Global Ideology Behind Prisoner Conscription

-Scott D Culp, Correctional Facility in Chino, CA

The labor-intensive aspect of the current war between Ukraine and Russia has the latter scrambling for able-bodied men. Taxing from the lowest hanging fruits of a dictatorship, Russian prisoners were openly pressed for conscription into the paramilitary “Wagner Group.” 

I can certainly empathize with a convict seeking absolution from sins, especially clothed in the austerity of the State. Ours is a cryptic world where the foreshadow of a war involving our fraternal dis-order of brothers has us questioning our worth in society. Because of the economic costs of a regular army, the emergence of the privatized military industry has skyrocketed. 

Some fifty-thousand prisoners bent the knee pledging fealty for the chance of repentance, “that is not perfect.” Yevgeny Prigozhin emptied the freaking prison system in Russia. There is historical precedent and contemporaneous links in ideology that point directly to a military doctrine accessing the pool of the prison industrial complex. 

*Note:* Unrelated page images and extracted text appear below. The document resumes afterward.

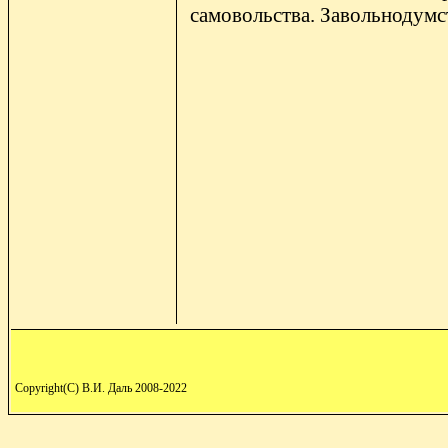
самовольства. Завольнодумст
Copyright(C) В.И. Даль 2008-2022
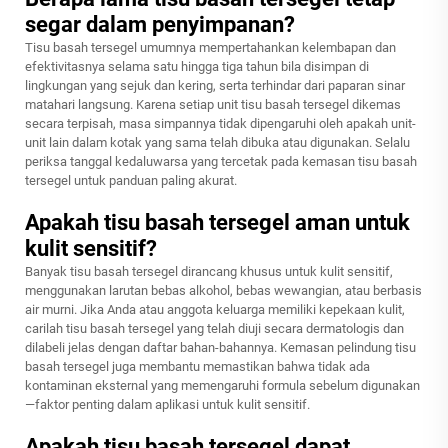
segar dalam penyimpanan?
Tisu basah tersegel umumnya mempertahankan kelembapan dan
efektivitasnya selama satu hingga tiga tahun bila disimpan di
lingkungan yang sejuk dan kering, serta terhindar dari paparan sinar
matahari langsung. Karena setiap unit tisu basah tersegel dikemas
secara terpisah, masa simpannya tidak dipengaruhi oleh apakah unit-
unit lain dalam kotak yang sama telah dibuka atau digunakan. Selalu
periksa tanggal kedaluwarsa yang tercetak pada kemasan tisu basah
tersegel untuk panduan paling akurat.
Apakah tisu basah tersegel aman untuk
kulit sensitif?
Banyak tisu basah tersegel dirancang khusus untuk kulit sensitif,
menggunakan larutan bebas alkohol, bebas wewangian, atau berbasis
air murni. Jika Anda atau anggota keluarga memiliki kepekaan kulit,
carilah tisu basah tersegel yang telah diuji secara dermatologis dan
dilabeli jelas dengan daftar bahan-bahannya. Kemasan pelindung tisu
basah tersegel juga membantu memastikan bahwa tidak ada
kontaminan eksternal yang memengaruhi formula sebelum digunakan
—faktor penting dalam aplikasi untuk kulit sensitif.
Apakah tisu basah tersegel dapat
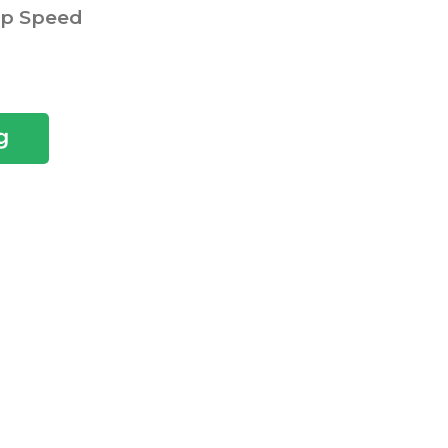
p Speed
g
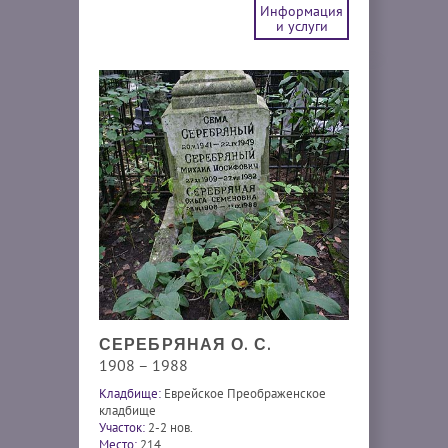
Информация
и услуги
СЕРЕБРЯНАЯ О. С.
1908 – 1988
Кладбище:
Еврейское Преображенское
кладбище
Участок:
2-2 нов.
Место:
214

The primary characteristic of prophetic self-consciousness is an awareness of a call. Since childhood, there has always been an underlying unity of thoughts working towards rebellion.  

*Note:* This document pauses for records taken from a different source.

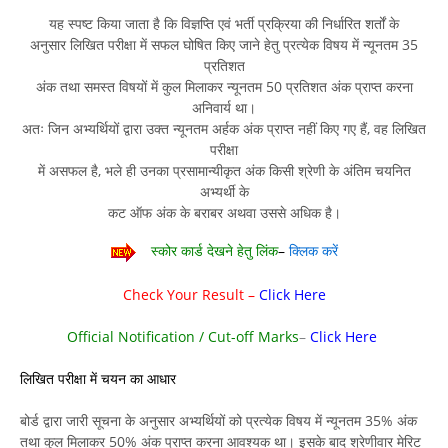
यह स्पष्ट किया जाता है कि विज्ञप्ति एवं भर्ती प्रक्रिया की निर्धारित शर्तों के
अनुसार लिखित परीक्षा में सफल घोषित किए जाने हेतु प्रत्येक विषय में न्यूनतम 35
प्रतिशत
अंक तथा समस्त विषयों में कुल मिलाकर न्यूनतम 50 प्रतिशत अंक प्राप्त करना
अनिवार्य था।
अतः जिन अभ्यर्थियों द्वारा उक्त न्यूनतम अर्हक अंक प्राप्त नहीं किए गए हैं, वह लिखित
परीक्षा
में असफल है, भले ही उनका प्रसामान्यीकृत अंक किसी श्रेणी के अंतिम चयनित
अभ्यर्थी के
कट ऑफ अंक के बराबर अथवा उससे अधिक है।
स्कोर कार्ड देखने हेतु लिंक
–
क्लिक करें
Check Your Result –
Click Here
Official Notification / Cut-off Marks
–
Click Here
लिखित परीक्षा में चयन का आधार
बोर्ड द्वारा जारी सूचना के अनुसार अभ्यर्थियों को प्रत्येक विषय में न्यूनतम 35% अंक
तथा कुल मिलाकर 50% अंक प्राप्त करना आवश्यक था। इसके बाद श्रेणीवार मेरिट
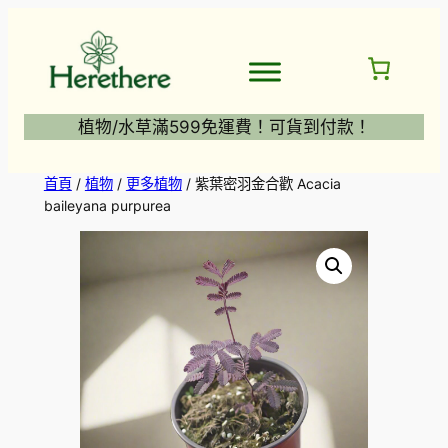
跳
至
主
要
內
植物/水草滿599免運費！可貨到付款！
容
首頁
/
植物
/
更多植物
/ 紫葉密羽金合歡 Acacia
baileyana purpurea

These issues I write about are socially alive but not easily perceived without the benefit of tragic knowledge. Since society continues to magnify itself against us, then let us also boast. I’ve reached through prison bars to grasp on transitory shafts of light in the hope it would sustain me. 

I found redemption cleaning prison toilets with gratitude for the blessings he didn’t take. There is no crystal-gazing insight into our lives except for one cold hard fact, our lot is like that of the Bedouin, a nomadic desert people, who have passed down a millennium of culture, beliefs and legends in the oral tradition. 

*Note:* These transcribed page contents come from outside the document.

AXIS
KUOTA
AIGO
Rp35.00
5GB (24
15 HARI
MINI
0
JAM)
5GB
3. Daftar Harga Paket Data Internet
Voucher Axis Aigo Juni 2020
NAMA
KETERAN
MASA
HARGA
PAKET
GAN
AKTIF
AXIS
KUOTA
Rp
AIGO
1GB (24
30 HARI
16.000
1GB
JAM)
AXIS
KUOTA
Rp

Those forlorn Russian conscripts are no different from the Greeks fifth century BC condemned to row in the bowels of a trireme on the Aegean Sea. Gallows humor entered our lexicon chained to a bench, seated behind an ore. It’s then they postulated that the gallows would be better. Any prisoner worth his salt rises from those depths. Whether he’s ankle deep in shhh, or feeling the warmth of God’s hand in a shaft of light, our character is formed in the oblivion of banishment. Giovanni Giacomo Casanova 1725-98 was lionized for his escape from Mamertine (Maeertine Prison was where the Apostle Paul was locked up). In Casanova’s time, “cannon fodder” became synonymous with prison conscripts thrown at the breach. Like malware, the term “federally eff-ed” defines itself cryptographically. The violent notion suggested by or associated with this begs for some sentient machine therapist to illuminate the impact this bad software has had on our society. 

The nature of prophecy is twofold; either inspired or acquired. For bank robbery I was imprisoned at USP Lompoc, “The New Rock” located on Vandenburg Air Force Base, and USP Atwater located on Castle Air Force Base. Being a prisoner doesn’t disqualify me from the position of prejudice, personal interest, and incredulity as to what variable some DC Think Tank used to convince our government to house federal prisoners on Air Force Bases. 

I’d like to tell you those Russian prisoners are fighting the good fight, but I can’t. Vladimir Putin is a despot, and his attempts to resurrect the corpse of the Soviet Socialist Republic on the backs of prison conscription gives us an edgy glimpse inside the ideology that measures us as variables that approach zero. 

Yevgevy Prigozhin, “Wagner Chief” gave an interview one cold night east of Bahkmut. He was surrounded by uniformly laid, dead Wagner conscripts. Eerily I watched as his breath vapor clearly set his life apart from the field of death. 

In that moment, there were no good thoughts concerned with changing perceptions, there was no calling to breathe life into men shed of their criminal skin who took up faces from the ancient gallery. 

In that moment my thoughts mingled with doubt as to whether this “Billionaire Strongman” knew the history of a Thracian prisoner named Spartacus.